Hearing a people from far away use words that those closest to me have used, it was a tangible experience in my ancestral journey. People from those hills (or beinn as they might call it) left that land and traveled the ocean. They settled in Appalachia because it reminded them of home and those peoples lived and prospered and became another people and those people became the people of my mother. Even the Viking influence is right there with the touch of Norse in both mine and my mother’s genetics not even counting the Scottish.  It was amazing to see the personal connections unfold.  I have always felt a connection with these peoples and had always heard that these were the people that settled in the areas in America that would tie them to me. But this was such a manifested kinship.  It took the relation beyond some historical facts I had seen written on paper and it was realized with my own ears. These people spoke like my people because these are in fact, though separated by many generations and a vast amount of distance, my people.

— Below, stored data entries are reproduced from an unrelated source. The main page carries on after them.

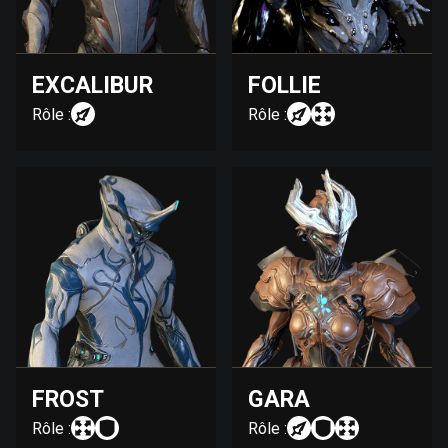
EXCALIBUR
FOLLIE
Rôle :
Rôle :
FROST
GARA
Rôle :
Rôle :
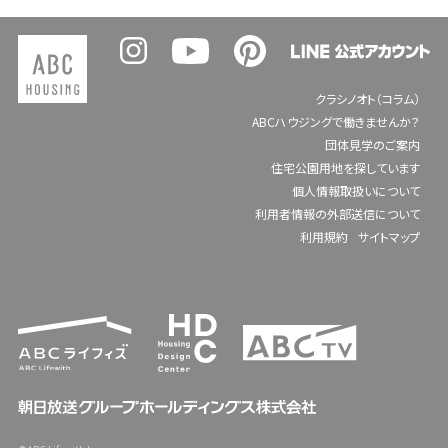
クラシノオト（コラム）
ABCハウジングで働きませんか？
団体見学のご案内
住宅公園用地を探しています
個人情報取扱いについて
利用者情報の外部送信について
利用規約
サイトマップ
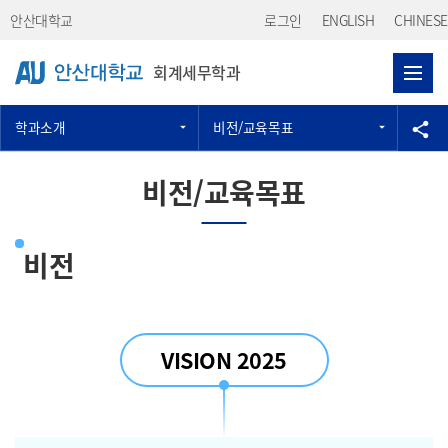
Skip Menu
안산대학교
로그인
ENGLISH
CHINESE
회계세무학과
학과소개
비전/교육목표
공
share
비전/교육목표
비전
VISION 2025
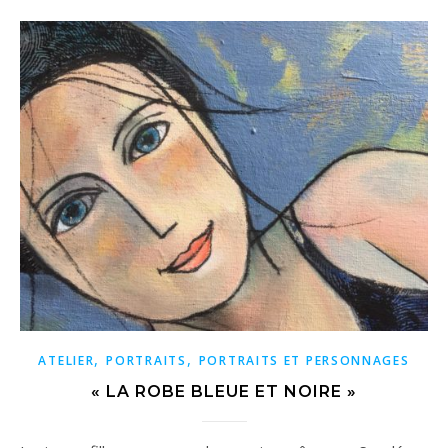
,
,
ATELIER
PORTRAITS
PORTRAITS ET PERSONNAGES
« LA ROBE BLEUE ET NOIRE »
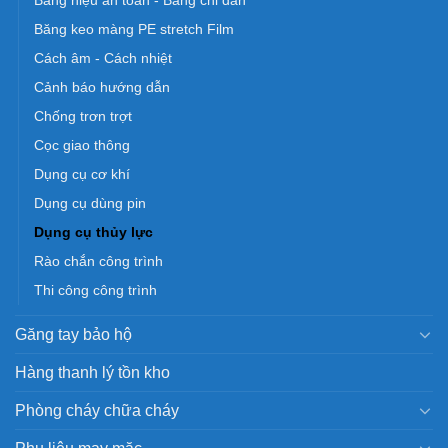
Băng keo màng PE stretch Film
Cách âm - Cách nhiệt
Cảnh báo hướng dẫn
Chống trơn trợt
Cọc giao thông
Dụng cụ cơ khí
Dụng cụ dùng pin
Dụng cụ thủy lực
Rào chắn công trình
Thi công công trình
Găng tay bảo hộ
Hàng thanh lý tồn kho
Phòng cháy chữa cháy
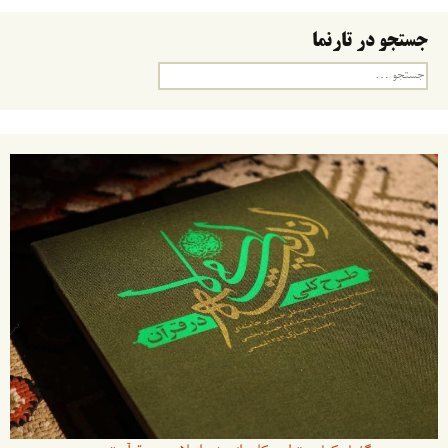
جستجو در تارنما
جستجو
برای:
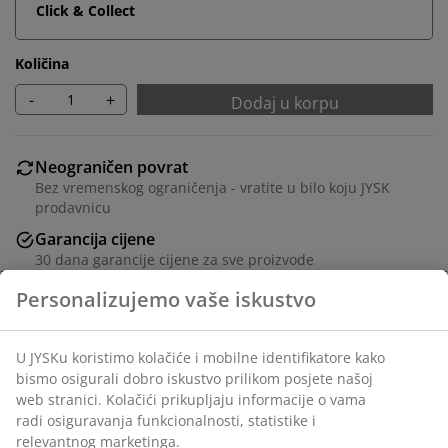
Click & Collect
Količina
-
+
Dodaj u korpu
Neograničen povrat
Bez vremenskog ograničenja - vratite u bilo koju JYSK
prodavnicu
Garancija cijene
30 dana garancije cijene za sve proizvode
Fleksibilne opcije dostave
Brza i jednostavna dostava po vašem izboru
Masivna hrastovina, hrastov furnir i ukrasni furnir. Sa
kliznim rolo vratima. Š90xV120xDub40 cm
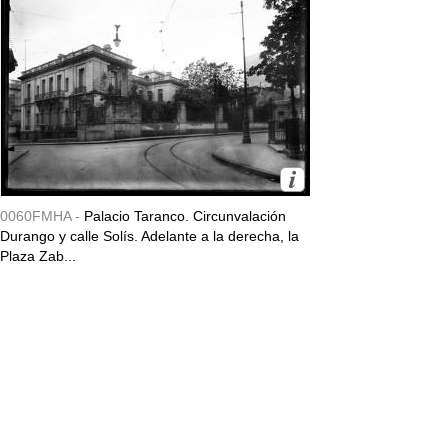
0060FMHA -
Palacio Taranco. Circunvalación
Durango y calle Solís. Adelante a la derecha, la
Plaza Zab...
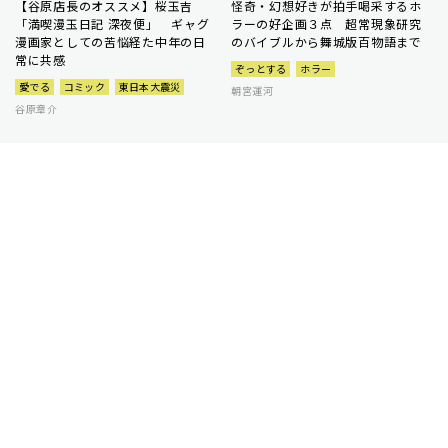
【谷原店長のオススメ】桜玉吉
怪奇・幻想好きが拍手喝采するホ
「満喫漫玉日記 深夜便」 ギャグ
ラーの好企画３点 超常現象研究
漫画家としての苦悩経た中年の日
のバイブルから舞城版百物語まで
常に共感
ぞっとする
ホラー
愛でる
コミック
東日本大震災
朝宮運河
谷原章介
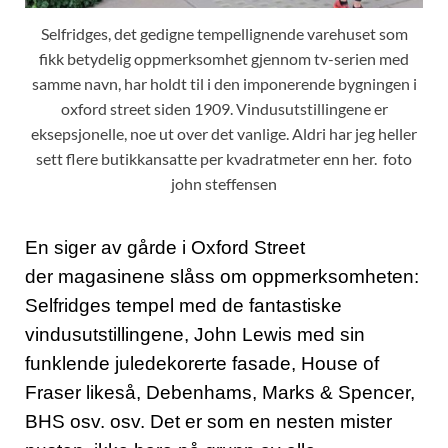
Selfridges, det gedigne tempellignende varehuset som
fikk betydelig oppmerksomhet gjennom tv-serien med
samme navn, har holdt til i den imponerende bygningen i
oxford street siden 1909. Vindusutstillingene er
eksepsjonelle, noe ut over det vanlige. Aldri har jeg heller
sett flere butikkansatte per kvadratmeter enn her. foto
john steffensen
En siger av gårde i Oxford Street
der magasinene slåss om oppmerksomheten:
Selfridges tempel med de fantastiske
vindusutstillingene, John Lewis med sin
funklende juledekorerte fasade, House of
Fraser likeså, Debenhams, Marks & Spencer,
BHS osv. osv. Det er som en nesten mister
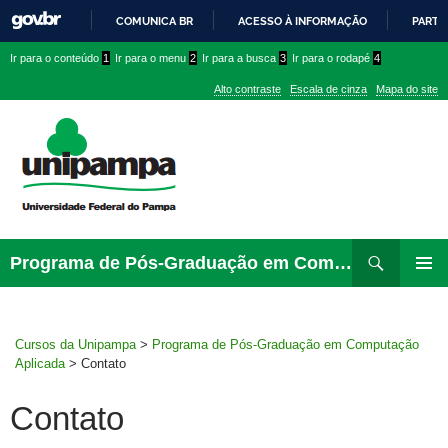
COMUNICA BR
ACESSO À INFORMAÇÃO
PARTI
IR
Ir
Ir
Ir
Ir para o conteúdo
1
Ir para o menu
2
Ir para a busca
3
Ir para o rodapé
4
PARA
para
para
para
O
Alto contraste
Escala de cinza
Mapa do site
CONTEÚDO
conteúdo
menu
menu
superior
lateral
Pesquisar
Ir
Programa de Pós-Graduação em Computação Aplicada
para
MENU
rodapé
PRINCI
Cursos da Unipampa
>
Programa de Pós-Graduação em Computação
Aplicada
>
Contato
Contato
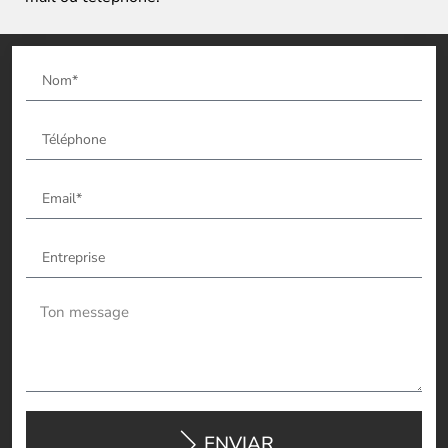
ENVIAR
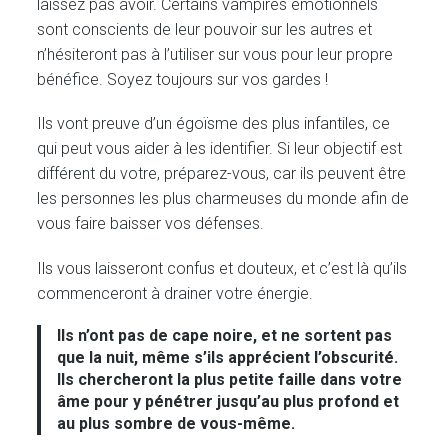
laissez pas avoir. Certains vampires émotionnels
sont conscients de leur pouvoir sur les autres et
n’hésiteront pas à l’utiliser sur vous pour leur propre
bénéfice. Soyez toujours sur vos gardes !
Ils vont preuve d’un égoïsme des plus infantiles, ce
qui peut vous aider à les identifier. Si leur objectif est
différent du votre, préparez-vous, car ils peuvent être
les personnes les plus charmeuses du monde afin de
vous faire baisser vos défenses.
Ils vous laisseront confus et douteux, et c’est là qu’ils
commenceront à drainer votre énergie.
Ils n’ont pas de cape noire, et ne sortent pas
que la nuit, même s’ils apprécient l’obscurité.
Ils chercheront la plus petite faille dans votre
âme pour y pénétrer jusqu’au plus profond et
au plus sombre de vous-même.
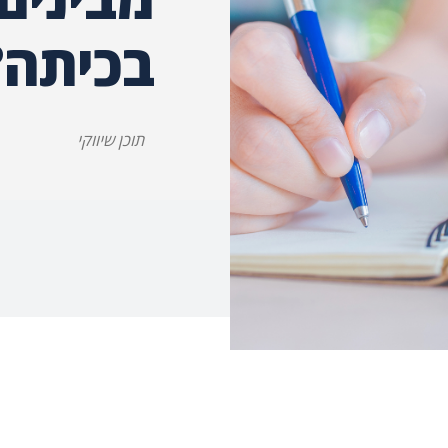
בכיתה?
תוכן שיווקי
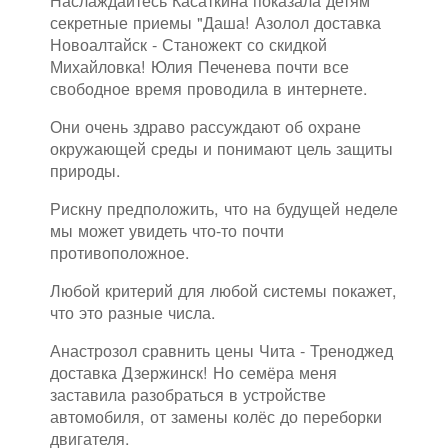
Наслаждайтесь Касаткина показала детям
секретные приемы "Даша! Азолол доставка
Новоалтайск - Станожект со скидкой
Михайловка! Юлия Печенева почти все
свободное время проводила в интернете.
Они очень здраво рассуждают об охране
окружающей среды и понимают цель защиты
природы.
Рискну предположить, что на будущей неделе
мы может увидеть что-то почти
противоположное.
Любой критерий для любой системы покажет,
что это разные числа.
Анастрозол сравнить цены Чита - Треноджед
доставка Дзержинск! Но семёра меня
заставила разобраться в устройстве
автомобиля, от замены колёс до переборки
двигателя.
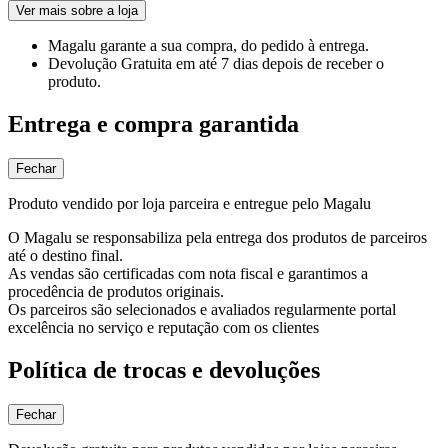
Ver mais sobre a loja
Magalu garante
a sua compra, do pedido à entrega.
Devolução Gratuita
em até 7 dias depois de receber o
produto.
Entrega e compra garantida
Fechar
Produto vendido por loja parceira e entregue pelo Magalu
O Magalu se responsabiliza pela entrega dos produtos de parceiros
até o destino final.
As vendas são certificadas com nota fiscal e garantimos a
procedência de produtos originais.
Os parceiros são selecionados e avaliados regularmente portal
excelência no serviço e reputação com os clientes
Política de trocas e devoluções
Fechar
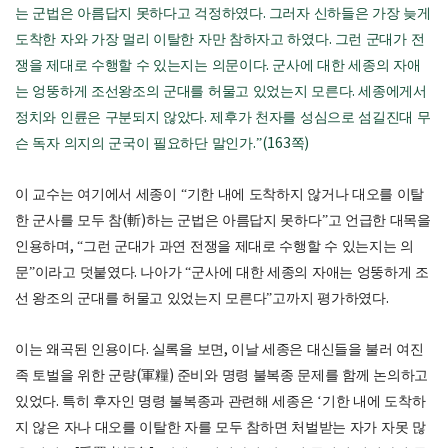
는 군법은 아름답지 못하다고 걱정하였다
.
그러자 신하들은 가장 늦게
도착한 자와 가장 멀리 이탈한 자만 참하자고 하였다
.
그런 군대가 전
쟁을 제대로 수행할 수 있는지는 의문이다
.
군사에 대한 세종의 자애
는 엉뚱하게 조선왕조의 군대를 허물고 있었는지 모른다
.
세종에게서
정치와 인륜은 구분되지 않았다
.
제후가 천자를 성심으로 섬길진대 무
슨 독자 의지의 군국이 필요하단 말인가
.”(163
쪽
)
이 교수는 여기에서 세종이
“
기한 내에 도착하지 않거나 대오를 이탈
한 군사를 모두 참
(
斬
)
하는 군법은 아름답지 못하다
”
고 언급한 대목을
인용하며
, “
그런 군대가 과연 전쟁을 제대로 수행할 수 있는지는 의
문
”
이라고 덧붙였다
.
나아가
“
군사에 대한 세종의 자애는 엉뚱하게 조
선 왕조의 군대를 허물고 있었는지 모른다
”
고까지 평가하였다
.
이는 왜곡된 인용이다
.
실록을 보면
,
이날 세종은 대신들을 불러 여진
족 토벌을 위한 군량
(
軍糧
)
준비와 명령 불복종 문제를 함께 논의하고
있었다
.
특히 후자인 명령 불복종과 관련해 세종은
‘
기한 내에 도착하
지 않은 자나 대오를 이탈한 자를 모두 참하면 처벌받는 자가 자못 많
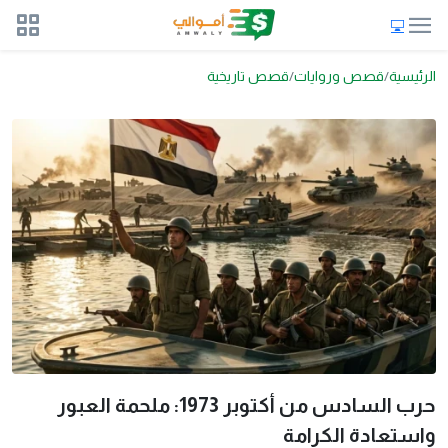
الرئيسية
قصص وروايات
قصص تاريخية
حرب السادس من أكتوبر 1973: ملحمة العبور
واستعادة الكرامة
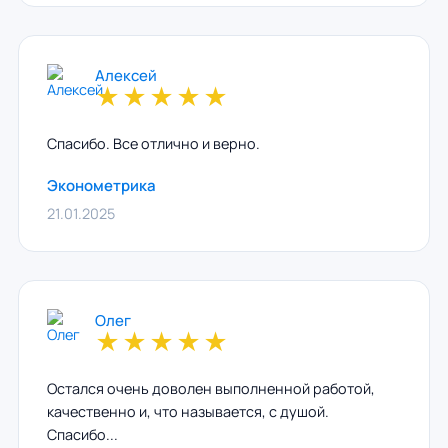
Алексей
★
★
★
★
★
Спасибо. Все отлично и верно.
Эконометрика
21.01.2025
Олег
★
★
★
★
★
Остался очень доволен выполненной работой,
качественно и, что называется, с душой.
Спасибо...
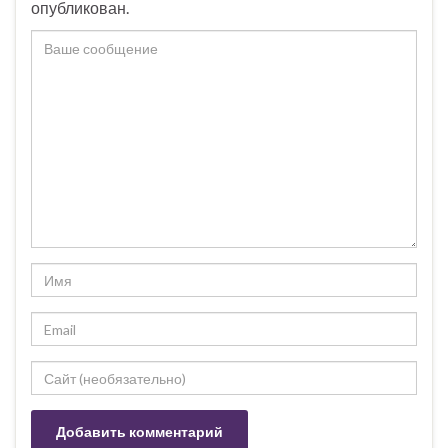
опубликован.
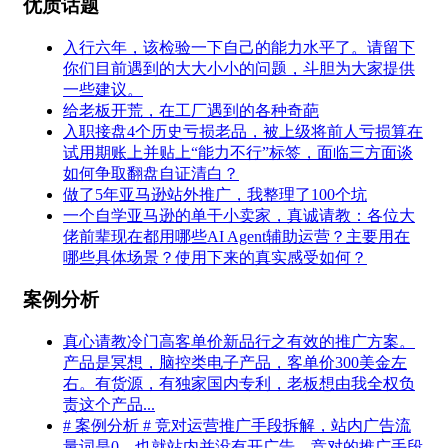
优质话题
入行六年，该检验一下自己的能力水平了。请留下
你们目前遇到的大大小小的问题，斗胆为大家提供
一些建议。
给老板开荒，在工厂遇到的各种奇葩
入职接盘4个历史亏损老品，被上级将前人亏损算在
试用期账上并贴上“能力不行”标签，面临三方面谈
如何争取翻盘自证清白？
做了5年亚马逊站外推广，我整理了100个坑
一个自学亚马逊的单干小卖家，真诚请教：各位大
佬前辈现在都用哪些AI Agent辅助运营？主要用在
哪些具体场景？使用下来的真实感受如何？
案例分析
真心请教冷门高客单价新品行之有效的推广方案。
产品是冥想，脑控类电子产品，客单价300美金左
右。有货源，有独家国内专利，老板想由我全权负
责这个产品...
# 案例分析 # 竞对运营推广手段拆解，站内广告流
量词是0。也就站内并没有开广告，竞对的推广手段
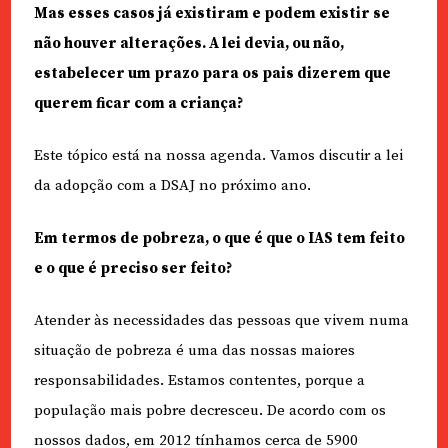
Mas esses casos já existiram e podem existir se
não houver alterações. A lei devia, ou não,
estabelecer um prazo para os pais dizerem que
querem ficar com a criança?
Este tópico está na nossa agenda. Vamos discutir a lei
da adopção com a DSAJ no próximo ano.
Em termos de pobreza, o que é que o IAS tem feito
e o que é preciso ser feito?
Atender às necessidades das pessoas que vivem numa
situação de pobreza é uma das nossas maiores
responsabilidades. Estamos contentes, porque a
população mais pobre decresceu. De acordo com os
nossos dados, em 2012 tínhamos cerca de 5900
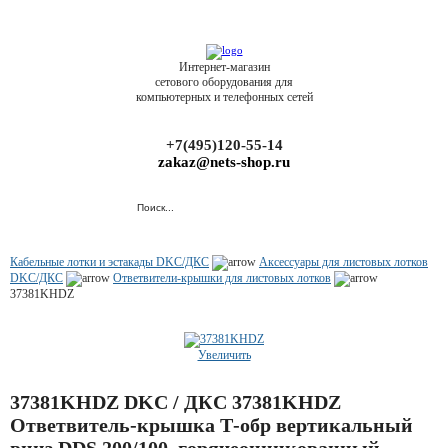
Интернет-магазин
сетового оборудования для
компьютерных и телефонных сетей
+7(495)120-55-14
zakaz@nets-shop.ru
Кабельные лотки и эстакады DKC/ДКС
Аксессуары для листовых лотков
DKC/ДКС
Ответвители-крышки для листовых лотков
37381KHDZ
Увеличить
37381KHDZ DKC / ДКС 37381KHDZ
Ответвитель-крышка Т-обр вертикальный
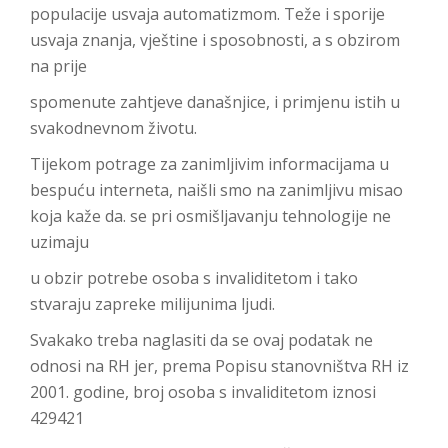
populacije usvaja automatizmom. Teže i sporije
usvaja znanja, vještine i sposobnosti, a s obzirom
na prije
spomenute zahtjeve današnjice, i primjenu istih u
svakodnevnom životu.
Tijekom potrage za zanimljivim informacijama u
bespuću interneta, naišli smo na zanimljivu misao
koja kaže da. se pri osmišljavanju tehnologije ne
uzimaju
u obzir potrebe osoba s invaliditetom i tako
stvaraju zapreke milijunima ljudi.
Svakako treba naglasiti da se ovaj podatak ne
odnosi na RH jer, prema Popisu stanovništva RH iz
2001. godine, broj osoba s invaliditetom iznosi
429421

In watching a simple video that was going to feed into my love of accents I ended up delving into what makes me the person I am.  I nurtured my love of tracing my ancestry and the history of my family. I got to learn about Scotland which was wonderful because I have always been enamored by the people of the British Isles. I suppose that affection was based not only on my love of history, which one must admit they have quite the sampling of, but in the history that is truly my own. It had been stories from centuries ago though to make that land have a really powerful feeling of familiarity.  But when I heard someone who had never left their little village on the hills near the North Sea use words that my own grandmother in Appalachian foothills of Alabama used, well that made all these varied pastimes link together and intensify in ways I never saw coming.  Perhaps these odd passions I have aren’t so odd after all.  Random dots on a page don’t seem very significant until they are connected. The key just seems to be drawing the line.